CS180 Project 5

Overview

In Part A, I worked with a pre-trained diffusion model (DeepFloyd IF) and implemented sampling loops plus a few classic diffusion "applications" like inpainting and optical illusions. In Part B, I trained a UNet-based model on MNIST from scratch and used flow matching to iteratively generate digits.

Part A: The Power of Diffusion Models!

Part 0: Setup

DeepFloyd IF uses prompt embeddings (rather than raw text) as conditioning. I generated a prompt embedding dictionary and used a fixed random seed of 100 for reproducibility. I tried num_inference_steps values of 20 and 60, and noticed that the the ones with 20 were generated faster, but the ones with 60 were more "accurate" to the prompt and better quality in that sense.

a lithograph of a skull, num_inference_steps = 20	a rocket ship, num_inference_steps = 20	a photo of a dog, num_inference_steps = 20
a lithograph of a skull, num_inference_steps = 100	a rocket ship, num_inference_steps = 100	a photo of a dog, num_inference_steps = 100

Part 1: Sampling Loops

1.1 Implementing the Forward Process

The forward process adds noise to a clean image \(x_0\) to produce a noisy image \(x_t\): \[ x_t = \sqrt{\bar\alpha_t}x_0 + \sqrt{1-\bar\alpha_t}\,\epsilon,\quad \epsilon\sim\mathcal N(0,I). \] Below are examples of the Campanile after adding noise at different timesteps.

Forward process: \(t=250\)

Forward process: \(t=500\)

Forward process: \(t=750\)

1.2 Classical Denoising

As a baseline, I applied a simple classical denoising method (using Gaussian blur filtering) to the noisy images. This is not diffusion-based, but it gives a quick point of comparison for what "generic" denoising does at different noise levels.
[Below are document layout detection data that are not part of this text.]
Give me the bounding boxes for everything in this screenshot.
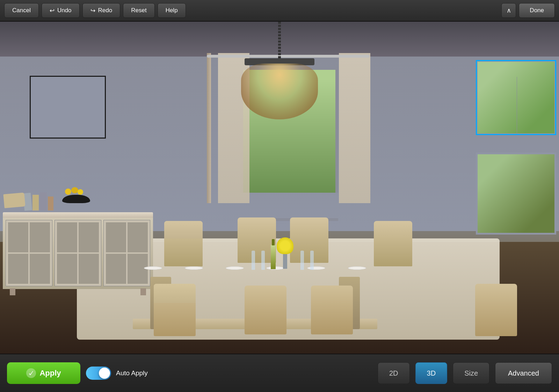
size-button[interactable]: Size [453,362,489,384]
chair-front-1 [154,284,196,336]
right-window-bottom [476,153,556,235]
chair-front-3 [311,286,353,334]
right-window-top [476,60,556,135]
chair-back-4 [374,221,412,266]
flower-vase [283,253,287,269]
auto-apply-label: Auto Apply [116,369,148,377]
chair-back-1 [164,221,203,266]
redo-button[interactable]: ↪ Redo [82,3,121,18]
apply-button[interactable]: Apply [7,362,80,384]
right-window-top-divider [517,77,517,134]
wine-bottle [271,245,276,269]
top-toolbar: Cancel ↩ Undo ↪ Redo Reset Help ∧ Done [0,0,559,22]
view-3d-button[interactable]: 3D [415,362,448,384]
curtain-rod [207,55,370,58]
auto-apply-toggle[interactable] [86,367,111,380]
chandelier-chain [278,22,281,60]
wine-glasses [252,251,265,270]
apply-icon [26,368,36,378]
undo-button[interactable]: ↩ Undo [42,3,80,18]
help-button[interactable]: Help [158,3,186,18]
reset-button[interactable]: Reset [123,3,154,18]
curtain-right [339,53,370,203]
view-2d-button[interactable]: 2D [378,362,410,384]
room-viewport[interactable] [0,22,559,354]
chair-front-2 [245,286,286,334]
redo-icon: ↪ [90,7,95,14]
done-button[interactable]: Done [519,3,555,18]
window-right-frame [335,67,338,193]
chair-front-4 [475,284,517,336]
chevron-up-icon: ∧ [507,7,511,14]
bottom-toolbar: Apply Auto Apply 2D 3D Size Advanced [0,354,559,392]
undo-icon: ↩ [50,7,55,14]
auto-apply-section: Auto Apply [86,367,148,380]
sideboard[interactable] [3,212,153,289]
collapse-button[interactable]: ∧ [501,3,516,18]
toggle-knob [99,368,110,379]
wine-glasses-right [300,251,314,270]
art-frame[interactable] [30,76,106,139]
room-scene [0,22,559,354]
curtain-left-edge [207,53,211,203]
advanced-button[interactable]: Advanced [495,362,552,384]
chandelier-body [241,64,318,119]
cancel-button[interactable]: Cancel [4,3,39,18]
Noisy input: \(t=250\)	Noisy input: \(t=500\)	Noisy input: \(t=750\)
Classical denoised: \(t=250\)	Classical denoised: \(t=500\)	Classical denoised: \(t=750\)

1.3 One-step Denoising

One-step denoising predicts a single-step estimate of the clean image from a noisy input. Below are the original, noisy, and one-step denoised results at a few timesteps.

Original	Noisy (\(t=250\))	One-step denoised (\(t=250\))
Original	Noisy (\(t=500\))	One-step denoised (\(t=500\))
Original	Noisy (\(t=750\))	One-step denoised (\(t=750\))

1.4 Iterative Denoising Loop

Iterative denoising repeatedly predicts and removes noise across a schedule of timesteps to transform pure noise into a clean image.

denoised image at step 0, t=690	denoised image at step 5, t=540	denoised image at step 10, t=390
denoised image at step 0, t=690	denoised image at step 20, t=90	denoised image at step 22, t=30

1.5 Diffusion Model Sampling

Starting from random Gaussian noise, I ran the iterative denoising procedure to sample images using the prompt "a high quality photo".

Sample 1	Sample 2	Sample 3
Sample 4	Sample 5

1.6 Classifier-Free Guidance (CFG)

Classifier-free guidance combines a conditional and unconditional noise estimate to match to a prompt: \[ \epsilon = \epsilon_u + s(\epsilon_c - \epsilon_u). \] Below are five samples generated with CFG (scale \(s=7\)).

1.7 Image-to-Image Translation and Editing

For this section, I'm using the same idea as in Part 1.4: take a real image, add diffusion noise to it, and then run the denoising process to "revert" the image. The denoising is undoing noise and fills in what is messed up by the noise. This additional variance causes the images to deviate from the original

I followed the following steps to do this:

I chose the starting index (i_start \in {1, 3, 5, 7, 10, 20}).
I used the forward process at timestep t = strided_timesteps[i_start] to create a noisy image.
Then I denoised using classifier-free guidance (CFG) with the conditional prompt "a high quality photo" and an unconditional empty prompt, using a guidance scale of 7.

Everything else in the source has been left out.